Copyright © 2022 W3C® (MIT, ERCIM, Keio, Beihang). W3C liability, trademark and permissive document license rules apply.
This document describes authoring features and reading system support for improving the voicing of EPUB® 3 publications.
This section describes the status of this document at the time of its publication. A list of current W3C publications and the latest revision of this technical report can be found in the W3C technical reports index at https://www.w3.org/TR/.
This document was published by the EPUB 3 Working Group as a Group Note using the Note track.
Group Notes are not endorsed by W3C nor its Members.
This is a draft document and may be updated, replaced or obsoleted by other documents at any time. It is inappropriate to cite this document as other than work in progress.
The W3C Patent Policy does not carry any licensing requirements or commitments on this document.
This document is governed by the 2 November 2021 W3C Process Document.

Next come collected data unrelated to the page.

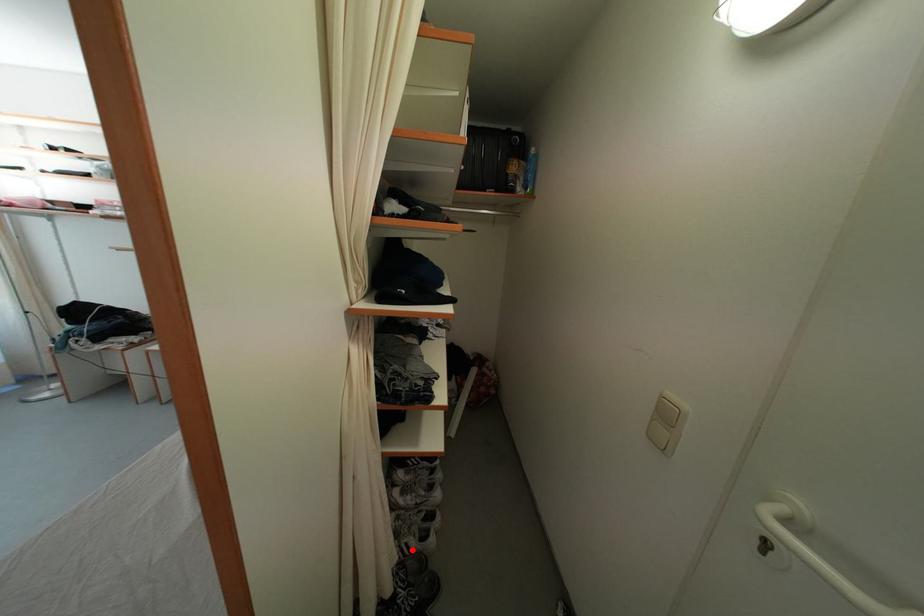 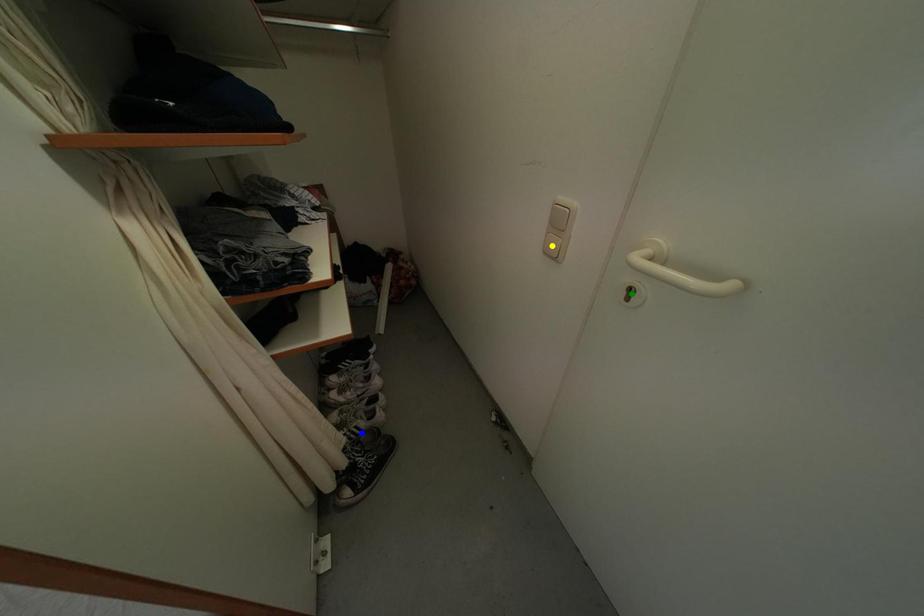 Question: I am providing you with two images of the same scene from different viewpoints. A red point is marked on the first image. You are given multiple points on the second image. Which point in image 2 represents the same 3d spot as the red point in image 1?

Choices:
 (A) blue point
 (B) yellow point
 (C) green point

Answer: (A) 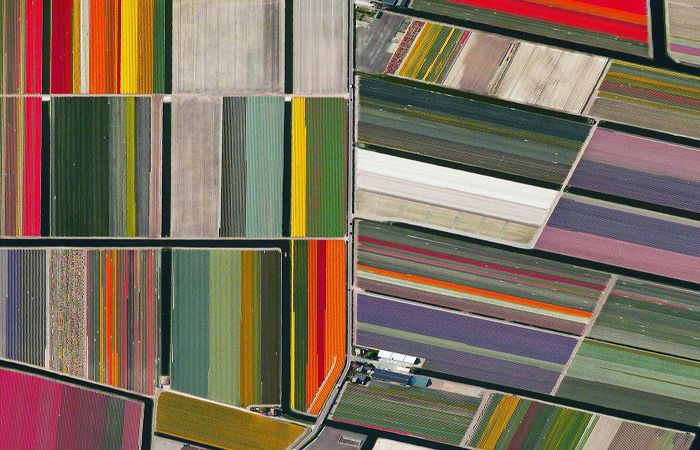 What are the coordinates of `red, green, and pink vertical striped corner of rug` in the screenshot? It's located at (47, 422). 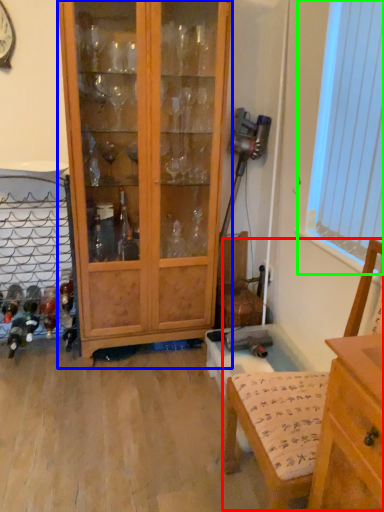 Question: Which object is positioned farthest from armchair (highlighted by a red box)? Select from cabinetry (highlighted by a blue box) and window screen (highlighted by a green box).

Choices:
 (A) cabinetry
 (B) window screen

Answer: (A) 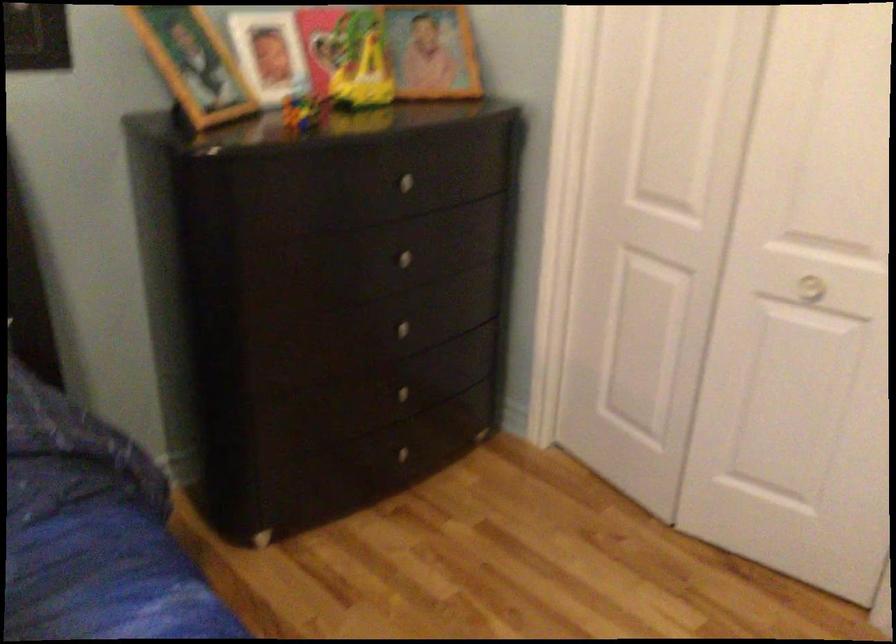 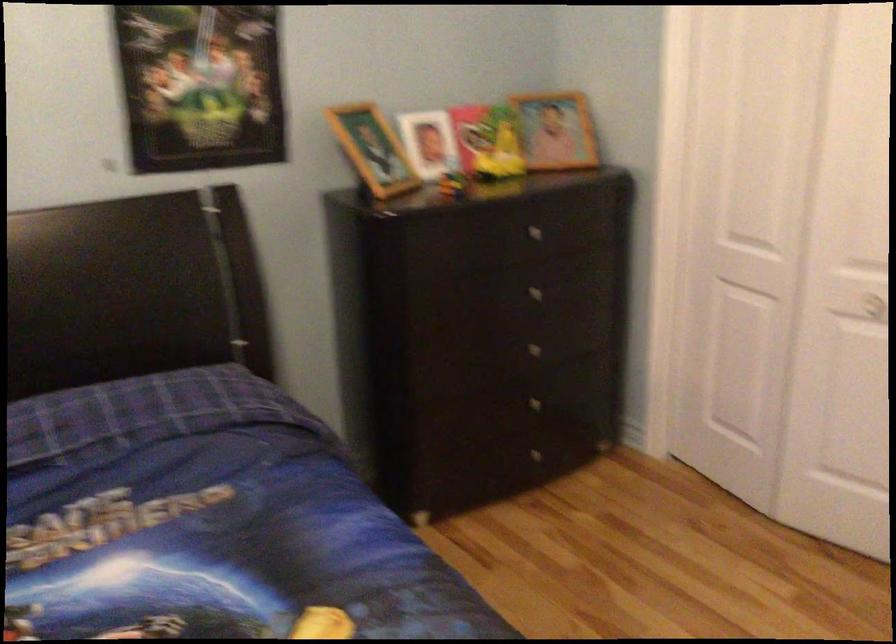 In the second image, find the point that corresponds to [789,290] in the first image.

(864, 305) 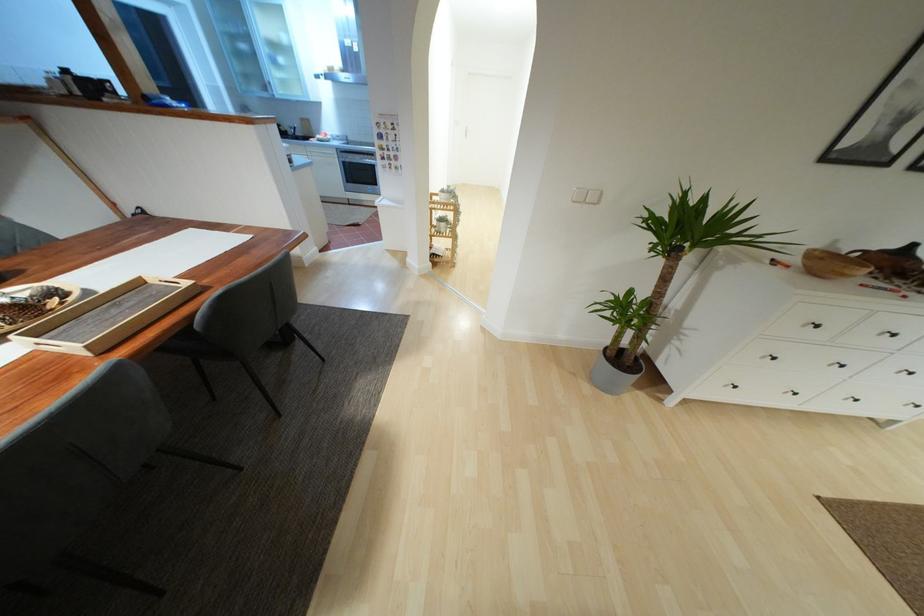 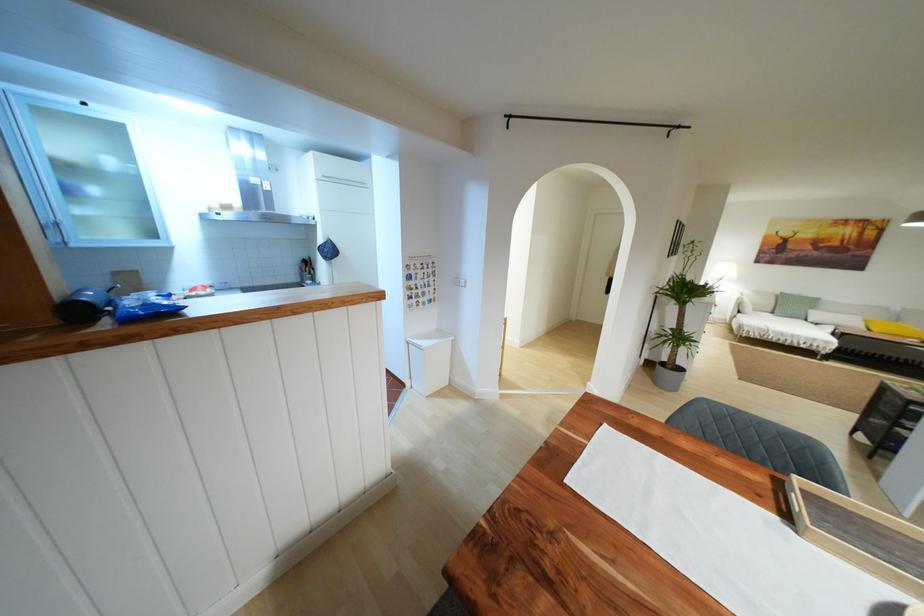 Find the pixel in the second image that matches pixel 670 390 in the first image.

(681, 370) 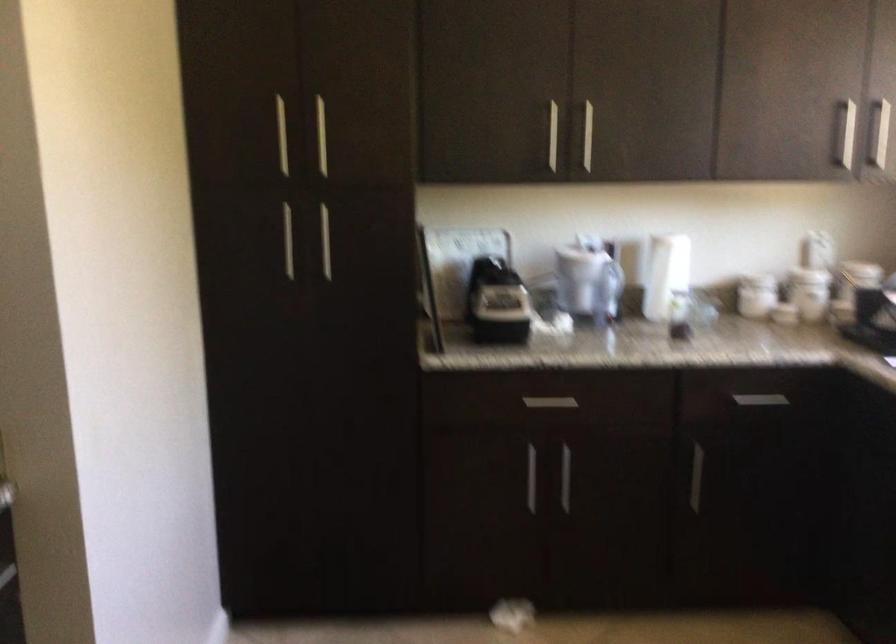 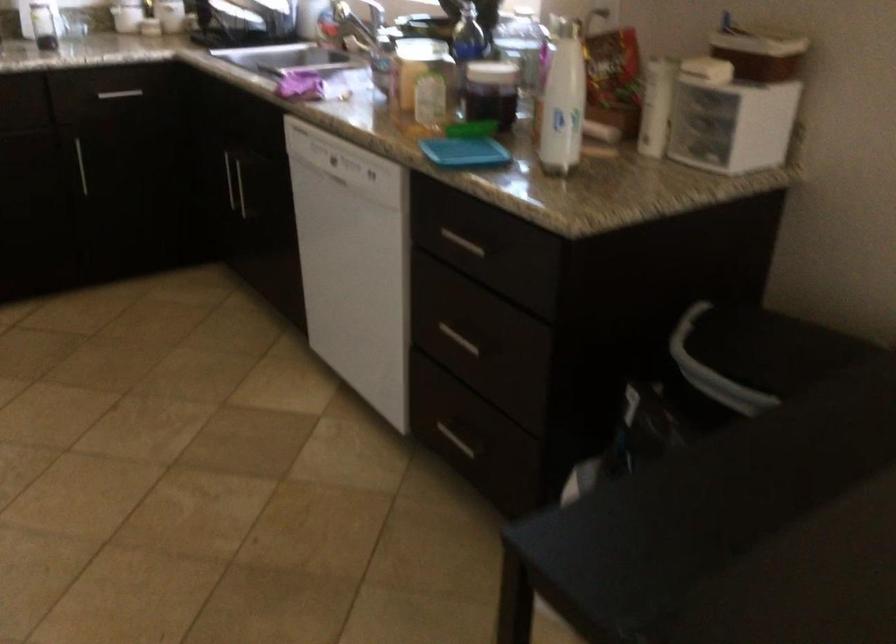 Find the pixel in the second image that matches point (694, 478) in the first image.

(81, 166) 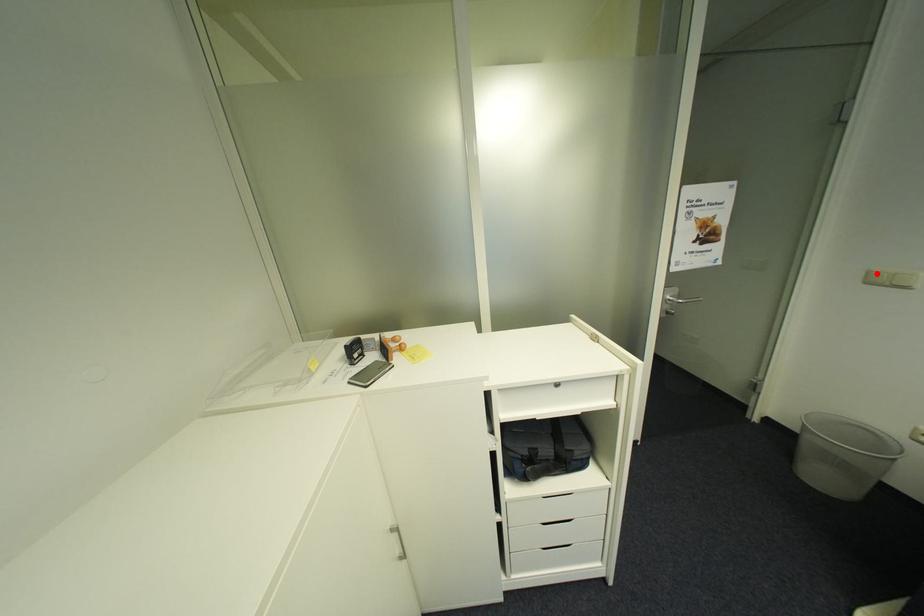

The need for clear and accurate Text-to-Speech (TTS) rendering of publications is imperative for their readability and comprehension. Unfortunately, the complexities of voicing natural languages and the limitations of built-in vocabularies in TTS engines often leads to incorrect and illegible voicing. Users either have to infer the correct meaning, when possible, or stop reading and have the garbled words spelled out. Anyone who has tried to read educational or instructional material using basic TTS playback will understand the frustration of this experience.
W3C has defined a variety of technologies to aid in improving the voice rendering of markup content: the Synthetic Speech Markup Language [ssml], pronunciation lexicons [pronunciation-lexicon], and the CSS Speech module.
SSML and pronunciation lexicons provide enhanced speech rendering. Lexicons are like dictionaries of common terms a TTS engine can use, while SSML provides the ability to add individual voicing for specific phrases. EPUB creators can use these technologies together or separately depending on the complexity of the text. Despite these advantages, the technologies have not been adapted for easy use within the XHTML and SVG formats that EPUB relies on. This document proposes an approach to enable their authoring and rendering in EPUB content documents.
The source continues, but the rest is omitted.